The inverse function is ${h}^{- 1} \left(x\right) = \frac{7 x - 25}{x - 2}$.
${h}^{- 1} \left(x\right) = \frac{38}{7}$

#### Explanation:

Since the original function is not that complex, you can determine its inverse function faster by solving the function for $x$ and switching the result for $h \left(x\right)$.

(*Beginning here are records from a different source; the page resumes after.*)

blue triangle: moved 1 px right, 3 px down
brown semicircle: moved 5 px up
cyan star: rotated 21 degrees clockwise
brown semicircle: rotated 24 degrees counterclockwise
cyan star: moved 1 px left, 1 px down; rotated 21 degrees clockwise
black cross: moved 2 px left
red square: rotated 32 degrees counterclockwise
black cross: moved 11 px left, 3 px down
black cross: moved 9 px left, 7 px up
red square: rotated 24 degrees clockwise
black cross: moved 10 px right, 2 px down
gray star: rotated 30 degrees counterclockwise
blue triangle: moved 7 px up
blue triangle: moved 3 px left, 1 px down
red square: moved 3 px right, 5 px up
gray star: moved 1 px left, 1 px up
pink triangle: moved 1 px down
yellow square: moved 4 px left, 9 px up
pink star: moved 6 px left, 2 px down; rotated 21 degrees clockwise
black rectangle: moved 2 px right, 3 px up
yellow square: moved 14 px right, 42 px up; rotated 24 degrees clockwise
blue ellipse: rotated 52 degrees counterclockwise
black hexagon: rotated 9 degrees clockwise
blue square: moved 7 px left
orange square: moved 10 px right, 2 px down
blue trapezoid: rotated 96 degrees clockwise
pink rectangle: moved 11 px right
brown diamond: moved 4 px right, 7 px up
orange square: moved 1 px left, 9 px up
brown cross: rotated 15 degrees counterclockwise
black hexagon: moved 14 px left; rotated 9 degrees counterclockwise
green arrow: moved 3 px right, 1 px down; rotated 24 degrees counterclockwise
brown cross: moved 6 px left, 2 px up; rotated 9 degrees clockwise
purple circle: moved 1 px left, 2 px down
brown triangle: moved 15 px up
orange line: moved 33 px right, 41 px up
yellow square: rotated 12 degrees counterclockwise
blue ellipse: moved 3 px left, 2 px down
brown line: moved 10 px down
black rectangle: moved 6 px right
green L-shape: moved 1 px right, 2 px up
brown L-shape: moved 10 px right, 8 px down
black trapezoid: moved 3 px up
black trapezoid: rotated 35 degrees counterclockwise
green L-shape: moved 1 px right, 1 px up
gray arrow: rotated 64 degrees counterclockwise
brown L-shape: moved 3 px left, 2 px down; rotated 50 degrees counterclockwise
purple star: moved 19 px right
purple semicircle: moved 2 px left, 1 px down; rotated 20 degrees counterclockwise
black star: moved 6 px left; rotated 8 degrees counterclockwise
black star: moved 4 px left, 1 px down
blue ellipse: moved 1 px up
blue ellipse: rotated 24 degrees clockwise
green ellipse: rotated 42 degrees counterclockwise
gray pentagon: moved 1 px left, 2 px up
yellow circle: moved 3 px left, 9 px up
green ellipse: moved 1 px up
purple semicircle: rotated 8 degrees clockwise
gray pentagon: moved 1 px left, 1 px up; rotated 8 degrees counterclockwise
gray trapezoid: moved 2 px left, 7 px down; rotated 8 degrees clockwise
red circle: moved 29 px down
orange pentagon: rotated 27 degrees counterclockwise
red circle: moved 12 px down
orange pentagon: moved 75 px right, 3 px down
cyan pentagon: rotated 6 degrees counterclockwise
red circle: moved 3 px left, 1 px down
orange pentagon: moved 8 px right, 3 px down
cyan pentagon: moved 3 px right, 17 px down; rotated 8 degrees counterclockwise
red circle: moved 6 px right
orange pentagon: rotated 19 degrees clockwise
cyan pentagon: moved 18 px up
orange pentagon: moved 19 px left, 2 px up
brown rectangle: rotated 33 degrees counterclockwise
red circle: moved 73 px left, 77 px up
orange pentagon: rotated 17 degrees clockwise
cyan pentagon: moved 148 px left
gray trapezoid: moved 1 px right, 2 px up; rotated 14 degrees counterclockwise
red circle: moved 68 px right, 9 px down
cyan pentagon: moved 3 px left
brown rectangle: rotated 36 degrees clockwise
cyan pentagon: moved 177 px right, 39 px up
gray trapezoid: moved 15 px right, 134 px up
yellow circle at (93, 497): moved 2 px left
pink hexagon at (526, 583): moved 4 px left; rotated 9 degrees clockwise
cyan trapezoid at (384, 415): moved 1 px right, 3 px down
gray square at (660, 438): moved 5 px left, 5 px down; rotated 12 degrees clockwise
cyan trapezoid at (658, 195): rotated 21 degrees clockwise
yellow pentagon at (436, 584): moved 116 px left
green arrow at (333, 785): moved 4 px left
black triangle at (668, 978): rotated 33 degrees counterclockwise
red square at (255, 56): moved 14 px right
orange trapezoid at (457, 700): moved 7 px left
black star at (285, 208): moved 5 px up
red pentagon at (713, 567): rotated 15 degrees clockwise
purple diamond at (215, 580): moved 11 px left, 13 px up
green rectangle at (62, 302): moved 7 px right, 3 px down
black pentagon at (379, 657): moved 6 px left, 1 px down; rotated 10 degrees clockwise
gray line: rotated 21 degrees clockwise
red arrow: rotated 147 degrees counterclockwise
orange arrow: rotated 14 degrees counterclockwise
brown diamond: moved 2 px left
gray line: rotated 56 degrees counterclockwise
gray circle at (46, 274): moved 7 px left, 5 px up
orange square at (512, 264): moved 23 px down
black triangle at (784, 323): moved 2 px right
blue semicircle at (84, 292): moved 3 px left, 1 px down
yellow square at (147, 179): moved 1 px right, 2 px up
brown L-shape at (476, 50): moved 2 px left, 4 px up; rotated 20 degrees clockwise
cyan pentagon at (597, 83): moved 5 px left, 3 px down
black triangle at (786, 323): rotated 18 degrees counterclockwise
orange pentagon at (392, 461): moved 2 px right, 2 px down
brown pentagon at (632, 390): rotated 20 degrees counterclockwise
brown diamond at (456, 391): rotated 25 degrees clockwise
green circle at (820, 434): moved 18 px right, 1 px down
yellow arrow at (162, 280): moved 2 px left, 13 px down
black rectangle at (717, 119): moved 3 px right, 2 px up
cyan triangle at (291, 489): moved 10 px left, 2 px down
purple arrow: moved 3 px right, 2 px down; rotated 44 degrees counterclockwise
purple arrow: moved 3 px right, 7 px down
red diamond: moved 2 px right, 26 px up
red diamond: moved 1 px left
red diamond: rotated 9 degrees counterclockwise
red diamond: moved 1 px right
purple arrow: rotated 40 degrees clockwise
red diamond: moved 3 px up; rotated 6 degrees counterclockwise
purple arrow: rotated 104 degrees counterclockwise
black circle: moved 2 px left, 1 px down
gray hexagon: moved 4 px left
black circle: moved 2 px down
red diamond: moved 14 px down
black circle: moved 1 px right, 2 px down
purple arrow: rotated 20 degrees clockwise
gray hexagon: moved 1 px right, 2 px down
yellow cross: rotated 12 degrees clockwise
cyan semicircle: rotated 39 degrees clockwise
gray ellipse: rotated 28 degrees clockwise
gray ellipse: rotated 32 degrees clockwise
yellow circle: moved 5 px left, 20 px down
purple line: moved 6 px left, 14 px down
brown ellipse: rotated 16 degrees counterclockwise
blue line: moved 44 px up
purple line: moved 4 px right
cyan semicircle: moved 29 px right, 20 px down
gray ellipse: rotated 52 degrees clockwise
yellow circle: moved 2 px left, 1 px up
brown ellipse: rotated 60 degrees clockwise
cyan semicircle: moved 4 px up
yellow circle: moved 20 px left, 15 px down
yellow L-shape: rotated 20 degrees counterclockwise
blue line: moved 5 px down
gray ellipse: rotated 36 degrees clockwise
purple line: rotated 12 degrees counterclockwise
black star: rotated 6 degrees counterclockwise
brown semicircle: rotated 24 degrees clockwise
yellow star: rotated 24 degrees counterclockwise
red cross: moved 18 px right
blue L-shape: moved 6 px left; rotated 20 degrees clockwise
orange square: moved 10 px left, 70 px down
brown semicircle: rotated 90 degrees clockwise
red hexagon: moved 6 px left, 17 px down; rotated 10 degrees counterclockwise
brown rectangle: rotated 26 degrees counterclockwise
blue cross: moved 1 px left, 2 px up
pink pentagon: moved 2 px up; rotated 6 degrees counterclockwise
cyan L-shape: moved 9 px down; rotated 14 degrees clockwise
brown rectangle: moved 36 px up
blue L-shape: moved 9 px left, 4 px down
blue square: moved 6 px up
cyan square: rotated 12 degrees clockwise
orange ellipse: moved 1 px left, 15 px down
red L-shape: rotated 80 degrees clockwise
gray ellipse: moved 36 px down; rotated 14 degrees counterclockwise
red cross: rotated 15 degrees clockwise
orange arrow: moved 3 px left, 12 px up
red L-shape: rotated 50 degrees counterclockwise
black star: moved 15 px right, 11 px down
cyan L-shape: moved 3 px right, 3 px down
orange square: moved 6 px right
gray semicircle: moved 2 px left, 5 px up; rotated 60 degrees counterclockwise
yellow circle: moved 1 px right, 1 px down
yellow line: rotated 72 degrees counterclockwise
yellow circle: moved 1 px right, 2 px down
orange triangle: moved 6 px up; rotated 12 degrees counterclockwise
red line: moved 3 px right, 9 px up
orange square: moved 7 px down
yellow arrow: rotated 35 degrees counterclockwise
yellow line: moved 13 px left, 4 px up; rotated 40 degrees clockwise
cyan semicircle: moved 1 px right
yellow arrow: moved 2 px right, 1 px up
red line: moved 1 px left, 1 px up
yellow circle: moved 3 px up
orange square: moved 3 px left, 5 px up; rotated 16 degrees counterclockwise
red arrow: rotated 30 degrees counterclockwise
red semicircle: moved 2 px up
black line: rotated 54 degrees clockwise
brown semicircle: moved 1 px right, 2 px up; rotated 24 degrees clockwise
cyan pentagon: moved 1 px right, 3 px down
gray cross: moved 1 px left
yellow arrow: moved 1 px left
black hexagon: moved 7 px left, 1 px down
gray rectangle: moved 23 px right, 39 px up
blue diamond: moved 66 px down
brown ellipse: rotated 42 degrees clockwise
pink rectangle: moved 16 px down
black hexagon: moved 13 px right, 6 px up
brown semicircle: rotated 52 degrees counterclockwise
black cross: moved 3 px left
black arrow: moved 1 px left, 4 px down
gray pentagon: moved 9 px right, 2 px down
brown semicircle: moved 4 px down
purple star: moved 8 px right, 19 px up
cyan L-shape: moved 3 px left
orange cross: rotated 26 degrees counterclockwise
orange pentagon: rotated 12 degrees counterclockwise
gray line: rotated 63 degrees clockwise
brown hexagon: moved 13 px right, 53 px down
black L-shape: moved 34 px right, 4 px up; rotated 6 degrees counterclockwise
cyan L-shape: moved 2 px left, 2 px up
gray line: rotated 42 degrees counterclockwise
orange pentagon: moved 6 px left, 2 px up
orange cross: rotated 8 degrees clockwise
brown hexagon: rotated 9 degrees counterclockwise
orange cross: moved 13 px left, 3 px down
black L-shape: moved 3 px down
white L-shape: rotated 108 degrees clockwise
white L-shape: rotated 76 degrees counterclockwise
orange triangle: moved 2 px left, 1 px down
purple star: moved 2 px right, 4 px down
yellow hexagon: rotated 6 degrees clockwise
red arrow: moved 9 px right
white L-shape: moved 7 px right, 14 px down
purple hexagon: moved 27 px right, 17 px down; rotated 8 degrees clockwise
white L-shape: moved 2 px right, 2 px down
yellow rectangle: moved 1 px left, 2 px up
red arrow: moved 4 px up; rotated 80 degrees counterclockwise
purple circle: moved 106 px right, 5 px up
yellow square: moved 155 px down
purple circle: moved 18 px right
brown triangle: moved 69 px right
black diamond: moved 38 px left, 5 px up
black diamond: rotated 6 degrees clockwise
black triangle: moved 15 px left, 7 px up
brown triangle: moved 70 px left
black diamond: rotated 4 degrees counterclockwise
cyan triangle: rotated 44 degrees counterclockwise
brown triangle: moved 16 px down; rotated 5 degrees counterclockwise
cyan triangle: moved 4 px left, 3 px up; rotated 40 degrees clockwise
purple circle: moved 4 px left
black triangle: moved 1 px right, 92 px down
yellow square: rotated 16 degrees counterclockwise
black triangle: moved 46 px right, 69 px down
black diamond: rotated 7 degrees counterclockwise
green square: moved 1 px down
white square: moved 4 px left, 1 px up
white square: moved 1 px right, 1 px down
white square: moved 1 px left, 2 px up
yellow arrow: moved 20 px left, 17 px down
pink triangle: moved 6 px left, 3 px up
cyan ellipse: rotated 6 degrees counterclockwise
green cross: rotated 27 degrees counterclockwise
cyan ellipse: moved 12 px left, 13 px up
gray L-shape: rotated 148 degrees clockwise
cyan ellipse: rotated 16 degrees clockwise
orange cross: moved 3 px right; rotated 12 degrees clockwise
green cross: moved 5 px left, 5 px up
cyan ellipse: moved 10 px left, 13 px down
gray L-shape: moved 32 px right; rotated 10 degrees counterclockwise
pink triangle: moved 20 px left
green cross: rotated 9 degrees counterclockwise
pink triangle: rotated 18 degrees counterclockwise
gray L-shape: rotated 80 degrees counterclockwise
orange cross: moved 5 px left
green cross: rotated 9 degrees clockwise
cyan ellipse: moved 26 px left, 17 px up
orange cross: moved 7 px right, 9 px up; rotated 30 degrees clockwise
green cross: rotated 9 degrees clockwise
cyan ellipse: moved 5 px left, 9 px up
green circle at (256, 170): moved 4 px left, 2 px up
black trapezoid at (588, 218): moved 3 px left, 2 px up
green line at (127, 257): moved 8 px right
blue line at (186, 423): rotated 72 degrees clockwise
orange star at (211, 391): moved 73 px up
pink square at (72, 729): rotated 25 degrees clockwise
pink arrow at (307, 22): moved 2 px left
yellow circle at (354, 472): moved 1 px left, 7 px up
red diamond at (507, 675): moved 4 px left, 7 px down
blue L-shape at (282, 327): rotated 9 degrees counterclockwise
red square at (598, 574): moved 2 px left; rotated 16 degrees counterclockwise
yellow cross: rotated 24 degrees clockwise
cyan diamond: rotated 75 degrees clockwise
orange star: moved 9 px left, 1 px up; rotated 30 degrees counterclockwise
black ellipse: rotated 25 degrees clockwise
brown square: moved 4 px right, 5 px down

$h \left(x\right) = 3 - \frac{x + 4}{x - 7}$

$h \left(x\right) = \frac{3 \left(x - 7\right) - \left(x + 4\right)}{x - 7} = \frac{3 x - 21 - x - 4}{x - 7}$

$h \left(x\right) = \frac{2 x - 25}{x - 7}$

Solve this form of the equation for $x$ to get

${h}^{x} \cdot \left(x - 7\right) = 2 x - 25$

$x \cdot h \left(x\right) - 7 \cdot h \left(x\right) \cdot 7 = 2 x - 25$

$x \cdot h \left(x\right) - 2 x = 7 \cdot h \left(x\right) - 25$

$x \left(h \left(x\right) - 2\right) = 7 \cdot h \left(x\right) - 25$

$x = \frac{7 \cdot h \left(x\right) - 25}{h \left(x\right) - 2}$

Once you isolate $x$, simply switch $h \left(x\right)$ for $x$ to get the inverse function

${h}^{- 1} \left(x\right) = \frac{7 x - 25}{x - 2}$

To evaluate ${h}^{- 1} \left(9\right)$, simply substitute $x$ with $9$ to get

${h}^{- 1} \left(9\right) = \frac{7 \cdot 9 - 25}{9 - 2} = \frac{38}{7}$